** MATERIAL PROVIDED **

┌──

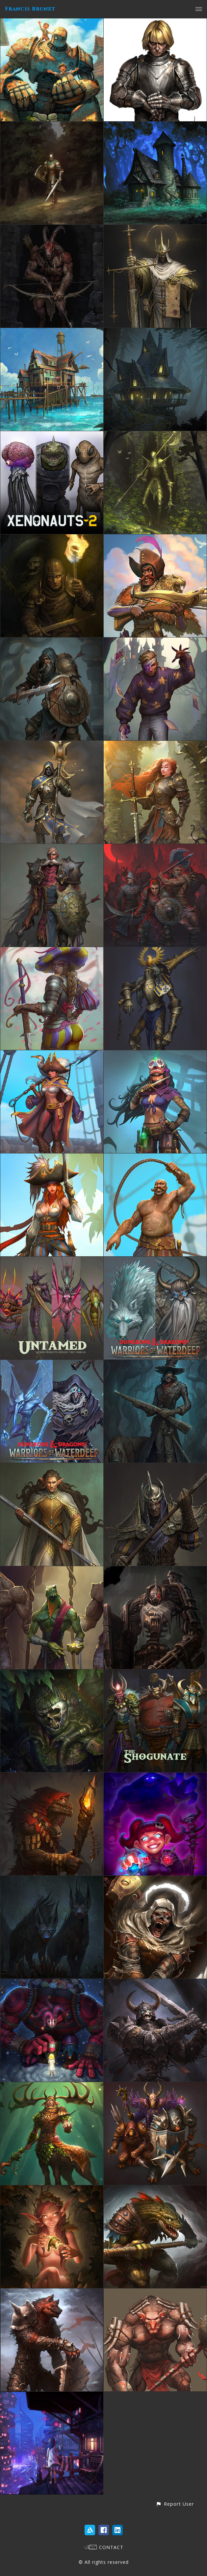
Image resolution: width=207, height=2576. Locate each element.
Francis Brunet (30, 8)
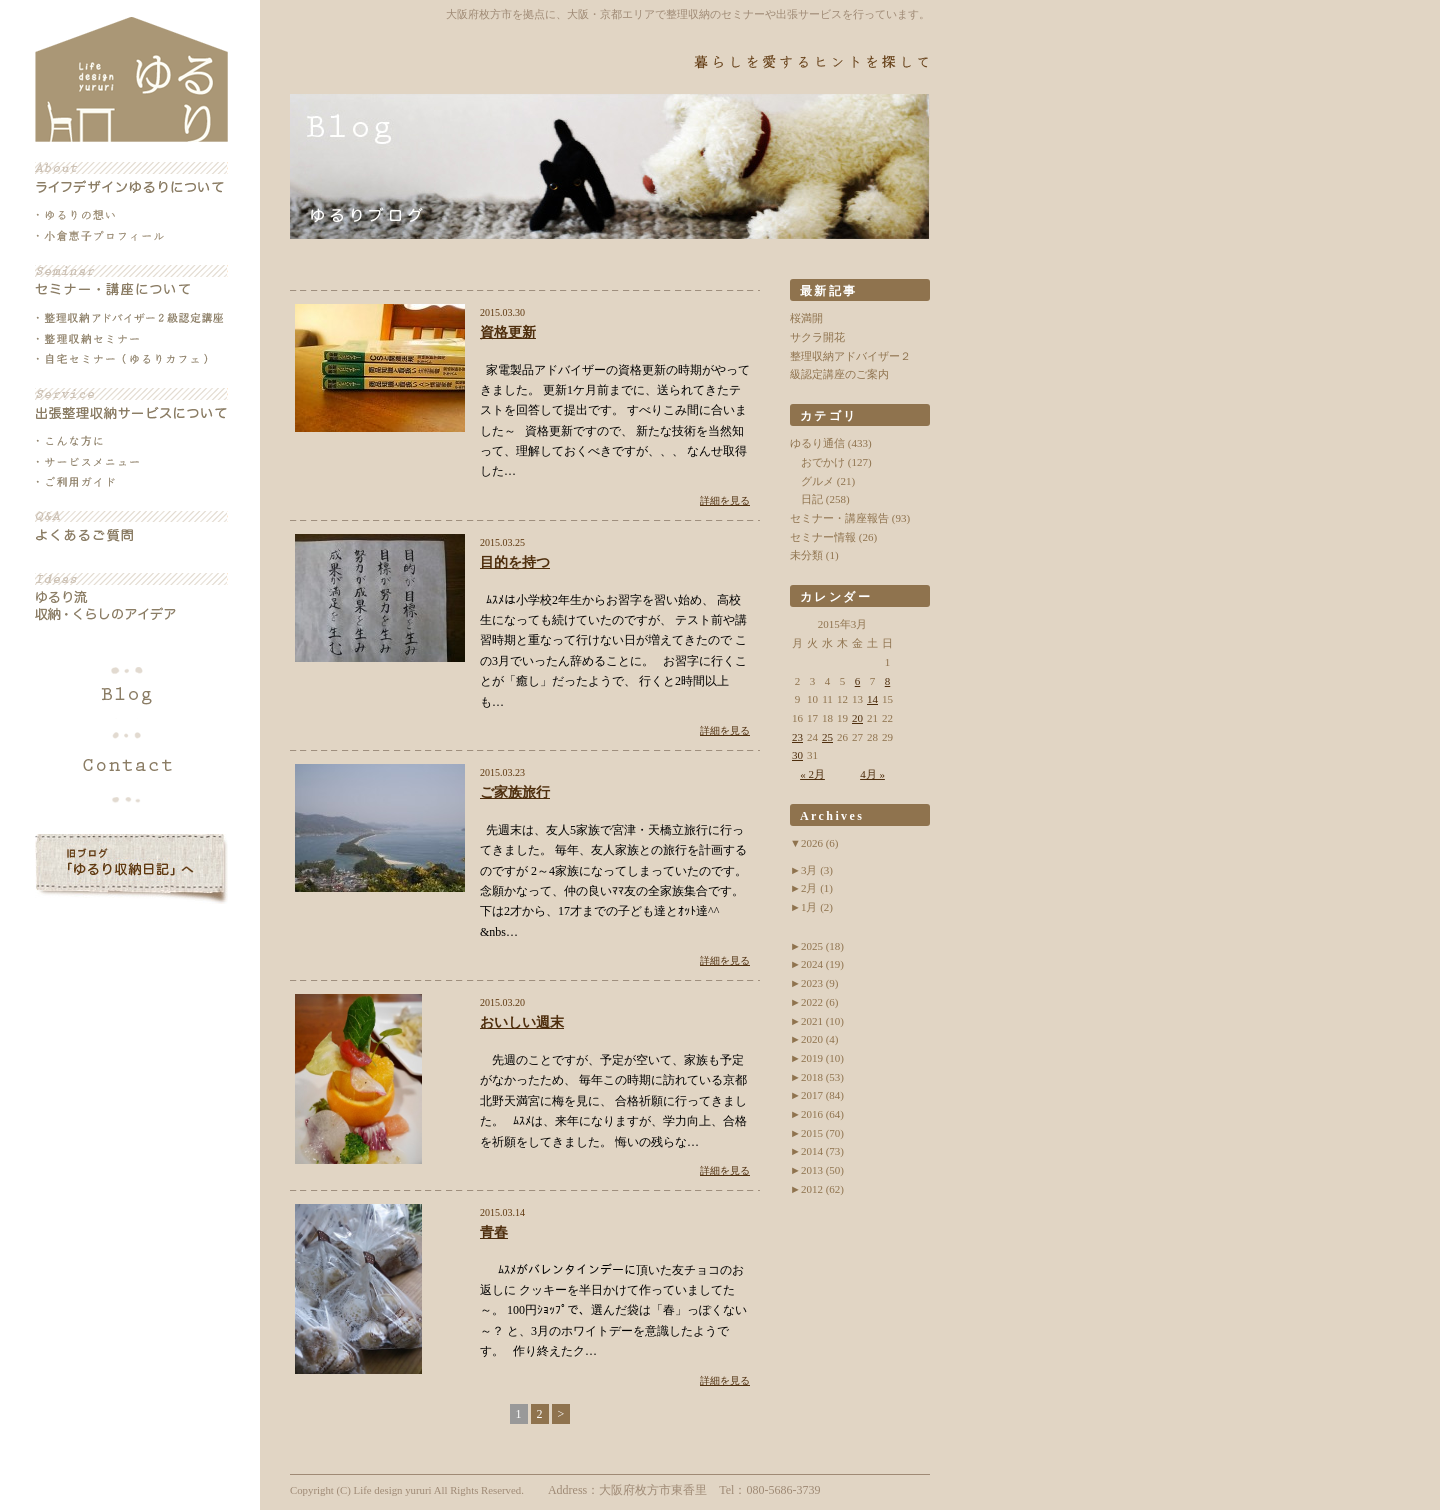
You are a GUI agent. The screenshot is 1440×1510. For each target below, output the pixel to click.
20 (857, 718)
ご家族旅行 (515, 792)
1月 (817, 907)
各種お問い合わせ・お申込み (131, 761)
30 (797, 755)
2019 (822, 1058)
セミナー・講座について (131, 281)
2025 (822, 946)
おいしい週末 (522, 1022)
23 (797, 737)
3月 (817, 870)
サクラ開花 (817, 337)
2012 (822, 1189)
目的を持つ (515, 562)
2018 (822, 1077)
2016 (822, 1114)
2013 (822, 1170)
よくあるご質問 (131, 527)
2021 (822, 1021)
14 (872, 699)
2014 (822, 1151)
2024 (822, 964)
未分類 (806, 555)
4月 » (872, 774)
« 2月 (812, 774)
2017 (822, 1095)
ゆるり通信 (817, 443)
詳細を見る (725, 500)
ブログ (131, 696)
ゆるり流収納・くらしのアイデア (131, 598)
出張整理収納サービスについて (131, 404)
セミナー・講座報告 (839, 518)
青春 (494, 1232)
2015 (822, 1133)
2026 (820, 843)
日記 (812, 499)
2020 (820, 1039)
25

└──
┌──

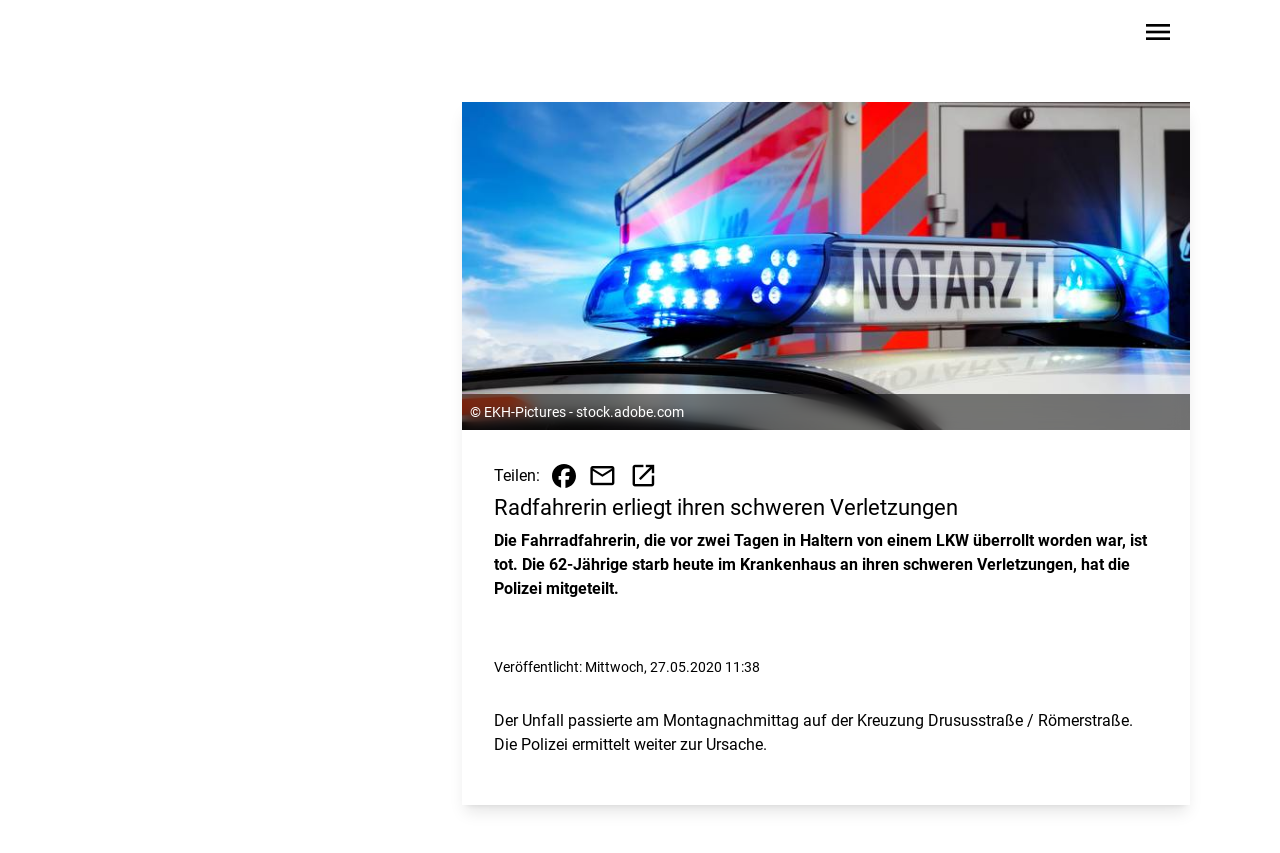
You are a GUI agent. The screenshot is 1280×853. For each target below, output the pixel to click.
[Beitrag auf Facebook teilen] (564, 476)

└──

** TASK DETAILS **
Look for the word "pixel" in the data, then return every line that contains it.

** OUTPUT FOR THIS EXERCISE **
You are a GUI agent. The screenshot is 1440×1510. For each target below, output the pixel to click.
You are a GUI agent. The screenshot is 1280×853. For each target below, output the pixel to click.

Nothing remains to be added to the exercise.